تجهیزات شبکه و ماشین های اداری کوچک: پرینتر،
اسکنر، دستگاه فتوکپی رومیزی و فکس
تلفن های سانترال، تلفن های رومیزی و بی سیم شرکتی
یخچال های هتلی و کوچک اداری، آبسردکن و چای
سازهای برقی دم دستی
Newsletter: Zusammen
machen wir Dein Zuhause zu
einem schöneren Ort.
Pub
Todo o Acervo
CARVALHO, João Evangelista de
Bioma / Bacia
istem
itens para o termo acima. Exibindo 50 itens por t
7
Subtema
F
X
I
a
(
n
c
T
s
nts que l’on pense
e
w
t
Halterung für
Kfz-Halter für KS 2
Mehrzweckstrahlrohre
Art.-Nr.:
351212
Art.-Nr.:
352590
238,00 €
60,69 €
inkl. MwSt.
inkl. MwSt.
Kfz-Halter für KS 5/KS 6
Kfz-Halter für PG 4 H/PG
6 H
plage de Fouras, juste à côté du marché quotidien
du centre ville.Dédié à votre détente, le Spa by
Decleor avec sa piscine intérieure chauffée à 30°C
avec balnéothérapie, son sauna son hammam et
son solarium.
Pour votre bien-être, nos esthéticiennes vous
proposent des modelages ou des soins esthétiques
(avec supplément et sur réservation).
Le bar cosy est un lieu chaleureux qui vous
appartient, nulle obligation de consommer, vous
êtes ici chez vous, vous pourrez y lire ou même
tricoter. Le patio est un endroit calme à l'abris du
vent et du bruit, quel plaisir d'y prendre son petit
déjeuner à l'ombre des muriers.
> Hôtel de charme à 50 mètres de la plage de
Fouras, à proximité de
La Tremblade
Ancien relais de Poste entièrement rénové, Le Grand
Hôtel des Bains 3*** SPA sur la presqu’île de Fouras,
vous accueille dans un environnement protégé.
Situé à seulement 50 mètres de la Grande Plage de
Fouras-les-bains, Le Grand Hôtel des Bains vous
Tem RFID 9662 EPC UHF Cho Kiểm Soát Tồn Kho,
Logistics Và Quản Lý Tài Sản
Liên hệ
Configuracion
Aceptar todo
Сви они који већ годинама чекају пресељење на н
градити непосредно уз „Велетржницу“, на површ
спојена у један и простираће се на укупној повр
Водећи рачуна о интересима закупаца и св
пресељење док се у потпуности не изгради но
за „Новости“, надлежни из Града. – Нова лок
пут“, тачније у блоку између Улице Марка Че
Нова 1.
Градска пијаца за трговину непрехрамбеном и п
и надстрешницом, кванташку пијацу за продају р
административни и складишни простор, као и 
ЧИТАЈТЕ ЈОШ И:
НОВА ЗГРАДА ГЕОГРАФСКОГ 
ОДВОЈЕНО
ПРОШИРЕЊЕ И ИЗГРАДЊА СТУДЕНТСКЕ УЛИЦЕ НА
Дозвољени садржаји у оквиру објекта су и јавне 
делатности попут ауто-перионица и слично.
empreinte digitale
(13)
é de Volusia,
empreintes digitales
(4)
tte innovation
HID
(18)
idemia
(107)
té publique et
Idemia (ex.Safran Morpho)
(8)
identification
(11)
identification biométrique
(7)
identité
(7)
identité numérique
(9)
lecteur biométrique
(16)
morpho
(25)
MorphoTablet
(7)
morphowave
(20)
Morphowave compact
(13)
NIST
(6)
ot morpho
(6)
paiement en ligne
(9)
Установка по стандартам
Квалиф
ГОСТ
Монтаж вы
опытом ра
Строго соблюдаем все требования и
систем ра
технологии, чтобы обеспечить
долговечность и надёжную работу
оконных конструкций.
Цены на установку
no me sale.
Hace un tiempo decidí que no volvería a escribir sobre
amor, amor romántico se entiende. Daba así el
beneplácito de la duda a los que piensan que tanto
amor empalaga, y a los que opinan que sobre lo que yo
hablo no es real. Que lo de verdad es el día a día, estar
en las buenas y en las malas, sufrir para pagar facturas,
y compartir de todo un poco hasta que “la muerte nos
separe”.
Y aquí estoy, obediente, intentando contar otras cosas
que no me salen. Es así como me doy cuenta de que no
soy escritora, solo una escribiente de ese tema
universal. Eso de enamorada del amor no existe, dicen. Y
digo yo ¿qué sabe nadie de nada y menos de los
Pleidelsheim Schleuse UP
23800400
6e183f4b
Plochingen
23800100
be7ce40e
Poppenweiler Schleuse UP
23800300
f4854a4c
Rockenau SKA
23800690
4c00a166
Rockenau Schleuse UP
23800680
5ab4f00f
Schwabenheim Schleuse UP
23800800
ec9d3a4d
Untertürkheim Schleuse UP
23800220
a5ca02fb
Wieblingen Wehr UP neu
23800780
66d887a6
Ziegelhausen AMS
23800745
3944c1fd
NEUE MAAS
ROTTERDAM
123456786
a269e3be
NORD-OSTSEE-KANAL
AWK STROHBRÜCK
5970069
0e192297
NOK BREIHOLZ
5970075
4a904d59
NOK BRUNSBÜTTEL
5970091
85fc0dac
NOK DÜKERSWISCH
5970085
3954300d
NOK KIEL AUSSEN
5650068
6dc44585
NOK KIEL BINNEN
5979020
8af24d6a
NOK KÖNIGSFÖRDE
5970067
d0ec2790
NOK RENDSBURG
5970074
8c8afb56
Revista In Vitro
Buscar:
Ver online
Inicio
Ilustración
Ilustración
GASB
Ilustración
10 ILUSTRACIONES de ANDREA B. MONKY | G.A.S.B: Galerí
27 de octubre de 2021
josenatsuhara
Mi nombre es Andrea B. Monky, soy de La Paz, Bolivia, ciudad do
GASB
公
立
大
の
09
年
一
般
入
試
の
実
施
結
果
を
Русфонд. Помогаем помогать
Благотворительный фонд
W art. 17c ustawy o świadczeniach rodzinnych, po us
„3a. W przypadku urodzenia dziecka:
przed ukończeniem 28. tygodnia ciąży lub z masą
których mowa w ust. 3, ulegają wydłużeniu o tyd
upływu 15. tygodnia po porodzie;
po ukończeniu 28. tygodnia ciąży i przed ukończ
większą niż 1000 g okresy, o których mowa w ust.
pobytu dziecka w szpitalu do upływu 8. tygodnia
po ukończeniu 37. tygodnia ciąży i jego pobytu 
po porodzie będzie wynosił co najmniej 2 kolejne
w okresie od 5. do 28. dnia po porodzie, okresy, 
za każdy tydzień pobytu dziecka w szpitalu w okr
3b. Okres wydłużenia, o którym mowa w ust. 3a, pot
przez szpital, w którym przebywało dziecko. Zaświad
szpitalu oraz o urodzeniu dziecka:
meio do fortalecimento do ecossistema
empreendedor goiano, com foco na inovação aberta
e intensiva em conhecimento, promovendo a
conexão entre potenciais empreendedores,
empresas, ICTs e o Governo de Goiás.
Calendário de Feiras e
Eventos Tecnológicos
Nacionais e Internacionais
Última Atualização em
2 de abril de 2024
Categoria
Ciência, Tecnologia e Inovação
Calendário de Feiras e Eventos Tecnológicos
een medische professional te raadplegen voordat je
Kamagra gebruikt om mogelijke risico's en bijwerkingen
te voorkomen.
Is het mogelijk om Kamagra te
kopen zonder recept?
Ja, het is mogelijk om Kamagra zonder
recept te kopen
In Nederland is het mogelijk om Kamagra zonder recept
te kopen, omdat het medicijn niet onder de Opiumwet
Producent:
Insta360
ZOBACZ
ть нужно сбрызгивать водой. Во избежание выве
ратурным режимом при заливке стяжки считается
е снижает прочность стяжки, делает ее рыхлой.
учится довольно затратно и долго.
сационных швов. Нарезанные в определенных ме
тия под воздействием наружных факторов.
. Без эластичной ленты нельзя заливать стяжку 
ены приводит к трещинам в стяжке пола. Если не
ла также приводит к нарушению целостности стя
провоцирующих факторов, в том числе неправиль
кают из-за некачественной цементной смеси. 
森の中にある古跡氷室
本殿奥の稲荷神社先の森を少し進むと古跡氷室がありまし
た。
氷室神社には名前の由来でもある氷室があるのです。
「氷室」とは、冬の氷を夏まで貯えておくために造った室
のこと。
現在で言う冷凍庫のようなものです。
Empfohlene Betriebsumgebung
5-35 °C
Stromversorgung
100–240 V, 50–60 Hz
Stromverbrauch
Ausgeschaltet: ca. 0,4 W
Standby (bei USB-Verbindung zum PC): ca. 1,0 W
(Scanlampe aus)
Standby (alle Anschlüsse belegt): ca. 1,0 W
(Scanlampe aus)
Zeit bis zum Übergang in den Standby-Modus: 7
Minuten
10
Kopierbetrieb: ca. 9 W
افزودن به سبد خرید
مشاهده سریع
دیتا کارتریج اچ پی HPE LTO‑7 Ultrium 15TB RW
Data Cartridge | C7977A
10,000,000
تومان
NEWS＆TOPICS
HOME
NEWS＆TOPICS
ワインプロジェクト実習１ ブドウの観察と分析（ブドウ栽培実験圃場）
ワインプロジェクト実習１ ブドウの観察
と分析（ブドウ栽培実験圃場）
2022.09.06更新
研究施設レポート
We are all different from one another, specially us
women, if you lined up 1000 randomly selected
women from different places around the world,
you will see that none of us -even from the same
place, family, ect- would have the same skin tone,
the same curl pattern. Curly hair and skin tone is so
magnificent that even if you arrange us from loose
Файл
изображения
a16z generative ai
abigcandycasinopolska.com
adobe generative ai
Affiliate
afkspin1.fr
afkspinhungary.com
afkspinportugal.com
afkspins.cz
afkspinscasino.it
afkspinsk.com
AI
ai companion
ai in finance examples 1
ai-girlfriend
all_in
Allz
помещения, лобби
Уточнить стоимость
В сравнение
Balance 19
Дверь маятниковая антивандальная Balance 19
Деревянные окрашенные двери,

------------------------------------------------

== PROBLEM STATEMENT ==
All that is wanted is the stretch of lines above from the one containing "現在で言う冷凍庫のようなものです。" through the one containing "Standby (alle Anschlüsse belegt): ca. 1,0 W", duplicated exactly.

== WRITTEN SOLUTION ==
現在で言う冷凍庫のようなものです。
Empfohlene Betriebsumgebung
5-35 °C
Stromversorgung
100–240 V, 50–60 Hz
Stromverbrauch
Ausgeschaltet: ca. 0,4 W
Standby (bei USB-Verbindung zum PC): ca. 1,0 W
(Scanlampe aus)
Standby (alle Anschlüsse belegt): ca. 1,0 W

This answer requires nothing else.